**INFORMATION:**
_____
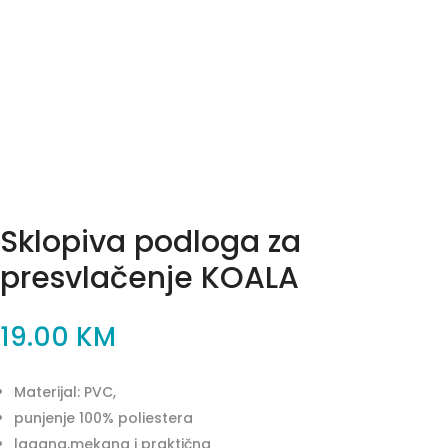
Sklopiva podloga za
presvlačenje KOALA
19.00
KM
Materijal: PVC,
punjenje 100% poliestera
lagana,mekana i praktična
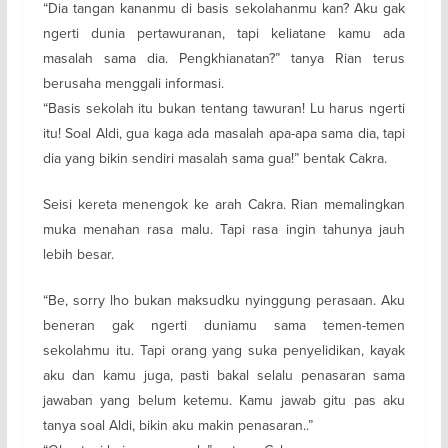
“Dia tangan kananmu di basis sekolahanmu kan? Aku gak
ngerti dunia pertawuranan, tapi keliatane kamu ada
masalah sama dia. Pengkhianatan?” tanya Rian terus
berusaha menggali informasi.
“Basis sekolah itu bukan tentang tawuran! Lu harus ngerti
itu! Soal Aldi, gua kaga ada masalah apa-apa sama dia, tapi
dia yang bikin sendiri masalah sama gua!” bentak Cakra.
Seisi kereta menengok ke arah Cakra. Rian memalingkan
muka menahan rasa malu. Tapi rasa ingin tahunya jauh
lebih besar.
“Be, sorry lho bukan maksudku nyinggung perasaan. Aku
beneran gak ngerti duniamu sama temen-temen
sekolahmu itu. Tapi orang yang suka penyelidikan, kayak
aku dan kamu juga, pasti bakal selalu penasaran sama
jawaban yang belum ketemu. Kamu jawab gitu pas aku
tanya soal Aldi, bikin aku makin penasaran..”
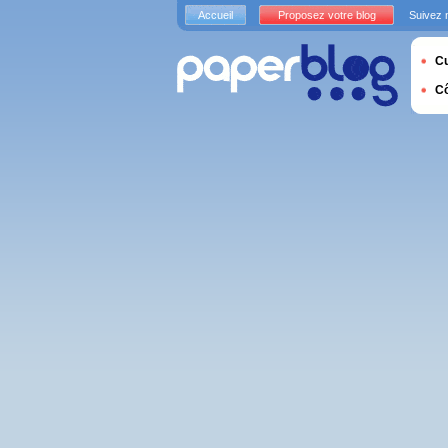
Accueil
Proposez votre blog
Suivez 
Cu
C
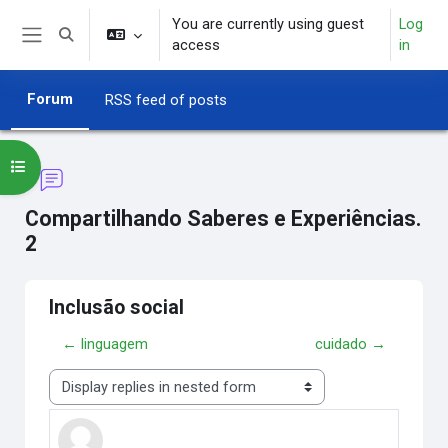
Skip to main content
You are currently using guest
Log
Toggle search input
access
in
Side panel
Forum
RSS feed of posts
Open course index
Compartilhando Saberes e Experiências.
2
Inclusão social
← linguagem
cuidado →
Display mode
_____
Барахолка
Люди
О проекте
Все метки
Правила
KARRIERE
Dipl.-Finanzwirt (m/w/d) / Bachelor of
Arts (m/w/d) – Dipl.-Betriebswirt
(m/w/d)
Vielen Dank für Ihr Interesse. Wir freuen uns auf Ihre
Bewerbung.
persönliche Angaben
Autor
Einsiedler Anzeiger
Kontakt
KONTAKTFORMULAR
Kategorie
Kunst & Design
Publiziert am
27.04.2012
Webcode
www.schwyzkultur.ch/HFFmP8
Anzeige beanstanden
_____
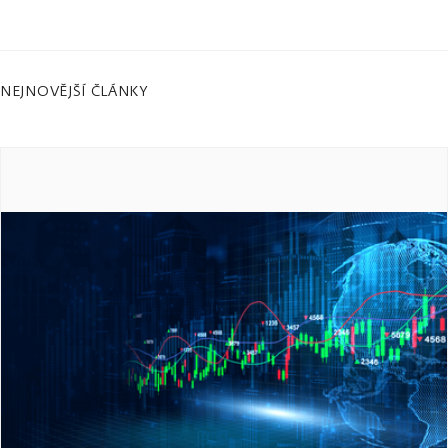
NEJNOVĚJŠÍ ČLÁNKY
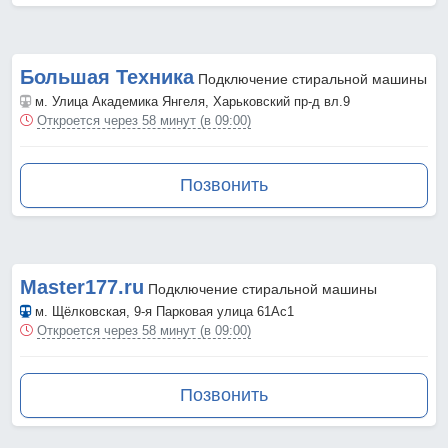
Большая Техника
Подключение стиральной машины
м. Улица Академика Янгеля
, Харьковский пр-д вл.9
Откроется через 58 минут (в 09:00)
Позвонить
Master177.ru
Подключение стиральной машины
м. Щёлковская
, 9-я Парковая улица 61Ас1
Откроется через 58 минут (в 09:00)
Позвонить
_____
Using the material above, copy every line in which the string "bikin" occurs.

**RESULT FOR THIS EXERCISE:**
dia yang bikin sendiri masalah sama gua!” bentak Cakra.
tanya soal Aldi, bikin aku makin penasaran..”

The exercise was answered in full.